Ferer, 75, came to Utah in the 1990s and built a home in Deer Valley’s Bald Eagle development that later sold for more than $6 million, a record of sorts at the time. He has since partnered with retired Utah Jazz player Mark Eaton and others to create the high-end Italian eatery Tuscany in Holladay, one of seven restaurants in Utah and California that Ferer has opened.
With a financial foot in both states, Ferer says taxes are indeed driving businesses and residents at higher income levels out of California. He estimates his costs would be 30 percent to 35 percent higher if he lived on the coast full time.
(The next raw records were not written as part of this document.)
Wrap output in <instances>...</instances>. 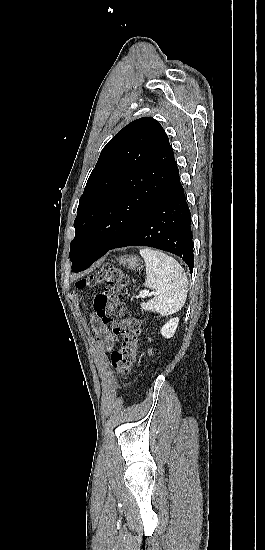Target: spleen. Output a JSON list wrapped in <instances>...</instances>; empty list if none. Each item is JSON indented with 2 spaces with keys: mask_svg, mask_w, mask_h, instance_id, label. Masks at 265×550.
Instances as JSON below:
<instances>
[{
  "mask_svg": "<svg viewBox=\"0 0 265 550\" xmlns=\"http://www.w3.org/2000/svg\"><path fill=\"white\" fill-rule=\"evenodd\" d=\"M146 265L145 286L155 290L154 298L141 303L142 310L167 316L178 312L188 293V280L182 266L169 255L151 248H142Z\"/></svg>",
  "mask_w": 265,
  "mask_h": 550,
  "instance_id": "obj_1",
  "label": "spleen"
}]
</instances>
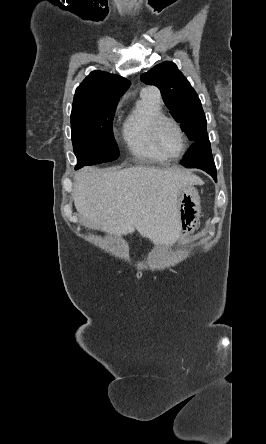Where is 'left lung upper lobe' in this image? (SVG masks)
<instances>
[{
	"label": "left lung upper lobe",
	"mask_w": 266,
	"mask_h": 444,
	"mask_svg": "<svg viewBox=\"0 0 266 444\" xmlns=\"http://www.w3.org/2000/svg\"><path fill=\"white\" fill-rule=\"evenodd\" d=\"M141 80L160 89L166 106L190 140L198 141L208 135L200 99L173 62L156 65L142 74Z\"/></svg>",
	"instance_id": "5c2ea615"
}]
</instances>
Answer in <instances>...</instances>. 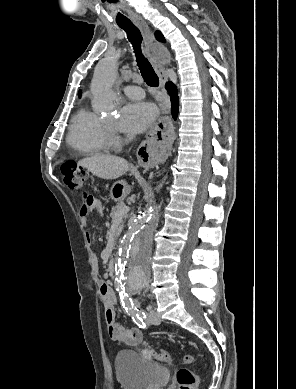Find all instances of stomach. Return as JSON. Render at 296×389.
I'll use <instances>...</instances> for the list:
<instances>
[{"instance_id":"stomach-1","label":"stomach","mask_w":296,"mask_h":389,"mask_svg":"<svg viewBox=\"0 0 296 389\" xmlns=\"http://www.w3.org/2000/svg\"><path fill=\"white\" fill-rule=\"evenodd\" d=\"M129 192V186L125 181L116 182L111 189V197L115 201L123 199Z\"/></svg>"}]
</instances>
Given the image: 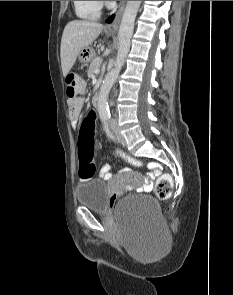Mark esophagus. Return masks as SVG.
Returning a JSON list of instances; mask_svg holds the SVG:
<instances>
[{"label": "esophagus", "mask_w": 233, "mask_h": 295, "mask_svg": "<svg viewBox=\"0 0 233 295\" xmlns=\"http://www.w3.org/2000/svg\"><path fill=\"white\" fill-rule=\"evenodd\" d=\"M124 7H125V1L122 2V5L120 6L118 11L116 12L113 21L106 25V27H105L106 31H108V32H116L118 30L121 15H122V12L124 10Z\"/></svg>", "instance_id": "1"}]
</instances>
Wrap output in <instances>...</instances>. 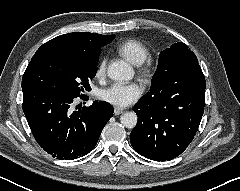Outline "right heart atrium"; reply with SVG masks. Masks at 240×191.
I'll return each mask as SVG.
<instances>
[{
    "label": "right heart atrium",
    "mask_w": 240,
    "mask_h": 191,
    "mask_svg": "<svg viewBox=\"0 0 240 191\" xmlns=\"http://www.w3.org/2000/svg\"><path fill=\"white\" fill-rule=\"evenodd\" d=\"M106 71V59L102 58L96 68V77L101 78L105 75Z\"/></svg>",
    "instance_id": "d8ad5b80"
}]
</instances>
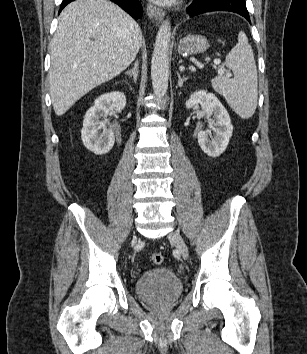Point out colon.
Instances as JSON below:
<instances>
[{
	"mask_svg": "<svg viewBox=\"0 0 307 354\" xmlns=\"http://www.w3.org/2000/svg\"><path fill=\"white\" fill-rule=\"evenodd\" d=\"M151 260H152V262H153L154 264L160 265V264L163 263L164 257H163V255L160 254V253H154V254H152V256H151Z\"/></svg>",
	"mask_w": 307,
	"mask_h": 354,
	"instance_id": "1",
	"label": "colon"
}]
</instances>
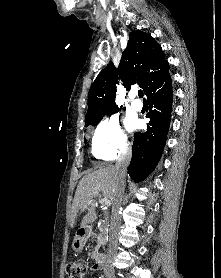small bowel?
Segmentation results:
<instances>
[{
  "instance_id": "1",
  "label": "small bowel",
  "mask_w": 221,
  "mask_h": 278,
  "mask_svg": "<svg viewBox=\"0 0 221 278\" xmlns=\"http://www.w3.org/2000/svg\"><path fill=\"white\" fill-rule=\"evenodd\" d=\"M97 269H95V267H91L89 270V274H94L96 272Z\"/></svg>"
}]
</instances>
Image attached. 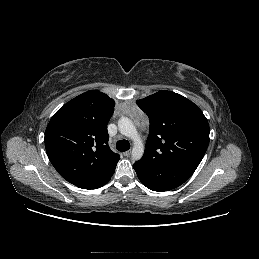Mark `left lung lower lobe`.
<instances>
[{"mask_svg": "<svg viewBox=\"0 0 259 259\" xmlns=\"http://www.w3.org/2000/svg\"><path fill=\"white\" fill-rule=\"evenodd\" d=\"M141 183L153 191H168L174 189L193 174L165 163L142 158L133 165Z\"/></svg>", "mask_w": 259, "mask_h": 259, "instance_id": "obj_1", "label": "left lung lower lobe"}]
</instances>
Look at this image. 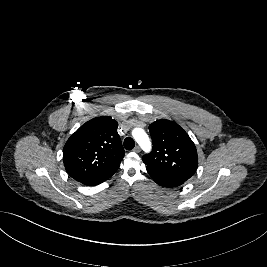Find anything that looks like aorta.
Segmentation results:
<instances>
[{"label":"aorta","mask_w":267,"mask_h":267,"mask_svg":"<svg viewBox=\"0 0 267 267\" xmlns=\"http://www.w3.org/2000/svg\"><path fill=\"white\" fill-rule=\"evenodd\" d=\"M132 135L134 139L137 141L139 146L145 151L150 152L151 150V142L146 134V132L142 128H135L132 131Z\"/></svg>","instance_id":"1"}]
</instances>
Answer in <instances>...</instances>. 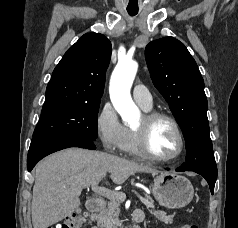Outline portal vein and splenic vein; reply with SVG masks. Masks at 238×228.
<instances>
[{"label":"portal vein and splenic vein","mask_w":238,"mask_h":228,"mask_svg":"<svg viewBox=\"0 0 238 228\" xmlns=\"http://www.w3.org/2000/svg\"><path fill=\"white\" fill-rule=\"evenodd\" d=\"M92 190L98 194L101 195L107 199L110 200H125L126 199V195L122 192H114L111 191L105 187H98V185H95L92 187ZM139 200L147 207V208H154V205L149 202L146 198L141 197L140 195H137Z\"/></svg>","instance_id":"18ae733b"}]
</instances>
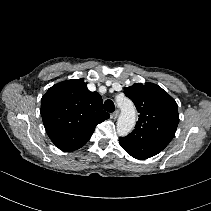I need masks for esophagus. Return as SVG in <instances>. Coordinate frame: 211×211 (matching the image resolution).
Wrapping results in <instances>:
<instances>
[{
	"label": "esophagus",
	"instance_id": "1",
	"mask_svg": "<svg viewBox=\"0 0 211 211\" xmlns=\"http://www.w3.org/2000/svg\"><path fill=\"white\" fill-rule=\"evenodd\" d=\"M118 115H119V110H115V111L111 114V117H112L113 119H116V118L118 117Z\"/></svg>",
	"mask_w": 211,
	"mask_h": 211
}]
</instances>
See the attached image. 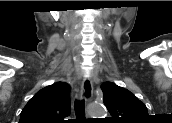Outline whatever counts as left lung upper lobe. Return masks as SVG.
<instances>
[{"mask_svg": "<svg viewBox=\"0 0 172 123\" xmlns=\"http://www.w3.org/2000/svg\"><path fill=\"white\" fill-rule=\"evenodd\" d=\"M103 102L111 117L108 119L114 123H136L148 117V111L132 92L112 82L101 85Z\"/></svg>", "mask_w": 172, "mask_h": 123, "instance_id": "1", "label": "left lung upper lobe"}]
</instances>
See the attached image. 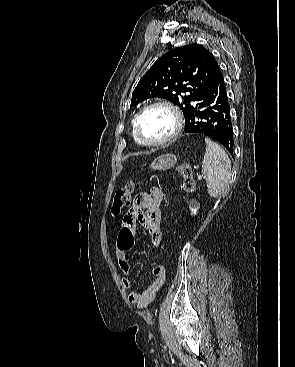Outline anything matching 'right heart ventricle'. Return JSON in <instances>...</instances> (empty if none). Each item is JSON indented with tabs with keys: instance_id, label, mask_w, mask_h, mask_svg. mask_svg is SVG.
Masks as SVG:
<instances>
[{
	"instance_id": "1",
	"label": "right heart ventricle",
	"mask_w": 295,
	"mask_h": 367,
	"mask_svg": "<svg viewBox=\"0 0 295 367\" xmlns=\"http://www.w3.org/2000/svg\"><path fill=\"white\" fill-rule=\"evenodd\" d=\"M133 122H134V119L132 120V135H133L134 139L138 142V140H137V138H136V136L134 134Z\"/></svg>"
}]
</instances>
“People cannot afford to live there anymore,” he said one recent morning, standing outside his current Utah residence in Federal Heights. “You’ve got wealthier people saying, ‘Enough is enough!’ “
What’s more, Ferer said, a million dollars buys far more home in Utah than it does in California’s San Francisco Bay Area.
Their five children grown, Ferer and his wife, Sandra, hope to downsize and now have their fully modernized, 3,299-square-foot, federalist-style home on Arlington Drive on the market — asking price: $1.1 million.
In the three weeks or so it’s been listed, Ferer said, “we’ve had a lot of showings” but no buyers yet. “That’s OK,” he said. “People are liking it. We’re not in a hurry.”